PROVO — So timing really is everything. Just ask anyone who doesn't have it. They can never get it right. They bring flowers the night they get dumped. They laugh before the joke is finished, or don't laugh when it is. They overcook their steaks and undercook their oatmeal. They leave the theater during the credits and find out later there were some great outtakes at the end.
And then there's Eathyn Manumaleuna, who has the timing of a late-night talk show host.
He hits it every time.

With the Washington Huskies in a fourth-and-7 situation at the BYU 27 and 1:55 remaining, Manumaleuna rose up to block Jake Locker's pass, to preserve a 23-17 Cougar win, Saturday at LaVell Edwards Stadium. That not only made him a hero of the game, but a hero of two games.
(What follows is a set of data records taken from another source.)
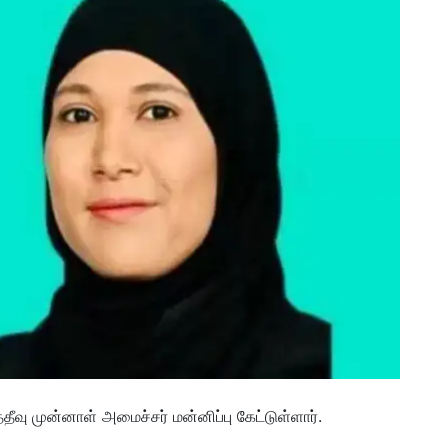
வு முன்னாள் அமைச்சர் மன்னிப்பு கேட்டுள்ளார்.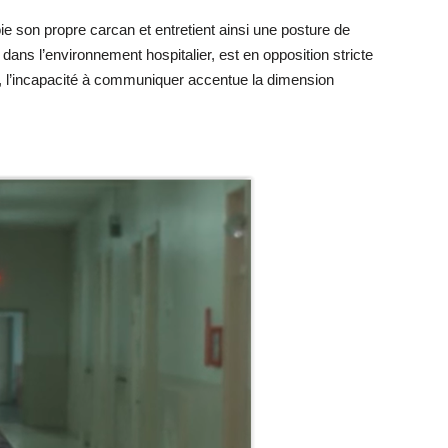
ie son propre carcan et entretient ainsi une posture de
dans l’environnement hospitalier, est en opposition stricte
n, l’incapacité à communiquer accentue la dimension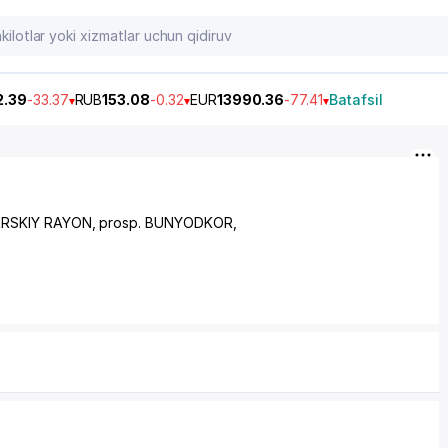
2.39
-33.37
RUB
153.08
-0.32
EUR
13990.36
-77.41
Batafsil
RSKIY RAYON
,
prosp. BUNYODKOR
,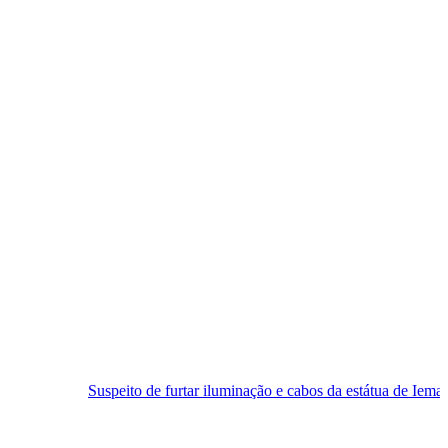
peito de furtar iluminação e cabos da estátua de Iemanjá é preso em Nat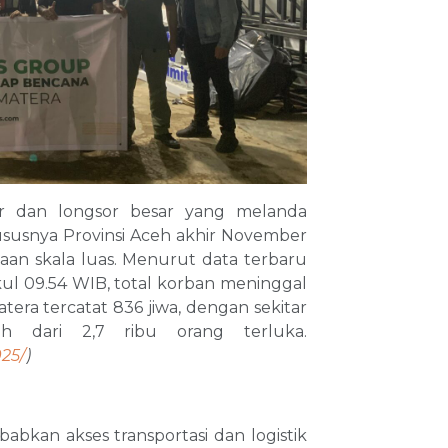
r dan longsor besar yang melanda
susnya Provinsi Aceh akhir November
aan skala luas. Menurut data terbaru
kul 09.54 WIB, total korban meninggal
era tercatat 836 jiwa, dengan sekitar
h dari 2,7 ribu orang terluka.
025/
)
bkan akses transportasi dan logistik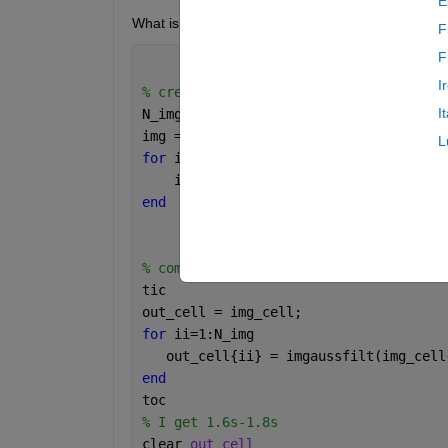
E
What is the reason for this ?
F
F
I
% create data
I
N_img = 1000;
img = rand(512,512,N_img);
L
for 
ii=size(img,3):-1:1
    img_cell{ii}=img(:,:,ii);
end
% comparison on convolutions
tic
out_cell = img_cell;
for 
ii=1:N_img
   out_cell{ii} = imgaussfilt(img_cell
end
toc
% I get 1.6s-1.8s
clear 
out_cell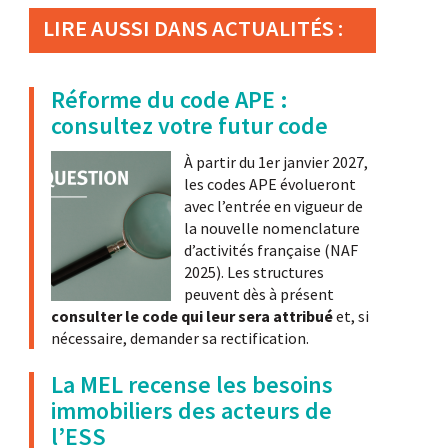
LIRE AUSSI DANS ACTUALITÉS :
Réforme du code APE :
consultez votre futur code
À partir du 1er janvier 2027,
les codes APE évolueront
avec l’entrée en vigueur de
la nouvelle nomenclature
d’activités française (NAF
2025). Les structures
peuvent dès à présent
consulter le code qui leur sera attribué
et, si
nécessaire, demander sa rectification.
La MEL recense les besoins
immobiliers des acteurs de
l’ESS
In his last two college outings — 2 1/2 years apart — he's secured wins by blocking the football in the closing seconds.
You want timing?
This man has it in bushels.
"I didn't want to rush too much, because I knew Locker is a great runner, and so I just engaged a little bit and moved a little in his direction, and right when he released it, I just jumped, and it didn't hit my hands, it hit my helmet. So it was a good thing," he said.
Sometimes getting smacked in the head is a wonderful thing.
If the name Manumaleuna sounds vaguely familiar, it's because 32 months ago he was on the defensive line for the Cougars in their Las Vegas Bowl game against UCLA. With three seconds left, he blocked a 28-yard Bruin field goal to preserve a 17-16 victory.
But that was it for his victory tour. Two years on an LDS mission took him out of the loop. He returned for this season, having earned his old spot back, and was putting together a fair-to-middling day with two assisted tackles against Washington. Soon, though, the Huskies started their march that could have won the game. Six minutes to go, they got the ball. Four minutes later they were knocking at the door.
Locker dropped back and released it into Manumaleuna's noggin.
"His hands should be up on a three-step delivery, and they were," said BYU coach Bronco Mendenhall.
So was his head.
If you ask Manumaleuna, the fact he played big in his last two games was fairly inexplicable.
"Both times I had no anticipation of anything, so I guess it was all luck — a lucky charm, I guess," he said.
A habit?
"I don't know. Might as well," he said.
On Saturday, the story lines were everywhere. How would acclaimed freshman quarterback Jake Heaps look in live action? (Decent, 13-of-23, 131 yards; same yardage as co-QB Riley Nelson.) Was BYU good enough to absorb the losses of key players from last year? (Mendenhall called it imperfect but overall "a complete victory.") Would Mendenhall really use the terms "collective" and "manifest" in the same sentence again this year? (No, but there are still 11 games to work on it.)
Then there was the halftime ceremony. Officials trotted out former quarterbacks Virgil Carter, Gifford Nielsen, Marc Wilson, Jim McMahon, Steve Young, Robbie Bosco and Ty Detmer to honor their contributions to the program. (Young, McMahon and Detmer got the biggest cheers.) Notably missing was Steve Sarkisian, though not because he wasn't invited. It's that he was busy with his day job, coaching the Huskies.
When the idea for a ceremony was first hatched, Sarkisian initially seemed willing to participate, then said only if the Huskies led by 21 at half. But by game week, he had decided it was a no-go. Too much business to attend, and indeed there was. Though his team led much of the way, he could never make it safe. His offense would start, stall, start, stall.
At the end, though, the Huskies had seemingly figured it out, moving from their own 25, thanks largely to Locker's 34-yard pass to Jermaine Kearse. But that was before the BYU defense got stingier. And before Manumaleuna imposed his will — again.
"I don't know," he said, when asked which of his high-profile blocks was most exciting. "This one's really exciting — first game, home game, me home from my mission. It's just a great thing."
He couldn't have timed it better if he'd tried.